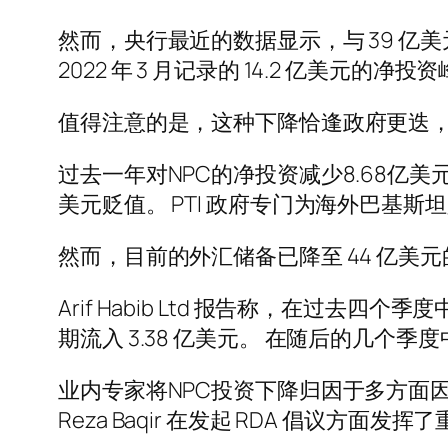
然而，央行最近的数据显示，与 39 亿美元的
2022 年 3 月记录的 14.2 亿美元的净
值得注意的是，这种下降恰逢政府更迭，PTI 
过去一年对NPC的净投资减少8.68亿
美元贬值。 PTI 政府专门为海外巴基
然而，目前的外汇储备已降至 44 亿
Arif Habib Ltd 报告称，在过去四个
期流入 3.38 亿美元。 在随后的几个季度中
业内专家将NPC投资下降归因于多方面因素。 Isma
Reza Baqir 在发起 RDA 倡议方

________________________

» **Your task**
Only an exact copy of the records, free of images, belongs in the answer.

» **Response to this exercise**
然而，央行最近的数据显示，与 39 亿美元的
2022 年 3 月记录的 14.2 亿美元的净
值得注意的是，这种下降恰逢政府更迭，PTI 
过去一年对NPC的净投资减少8.68亿
美元贬值。 PTI 政府专门为海外巴基
然而，目前的外汇储备已降至 44 亿
Arif Habib Ltd 报告称，在过去四个
期流入 3.38 亿美元。 在随后的几个季度中
业内专家将NPC投资下降归因于多方面因素。 Isma
Reza Baqir 在发起 RDA 倡议方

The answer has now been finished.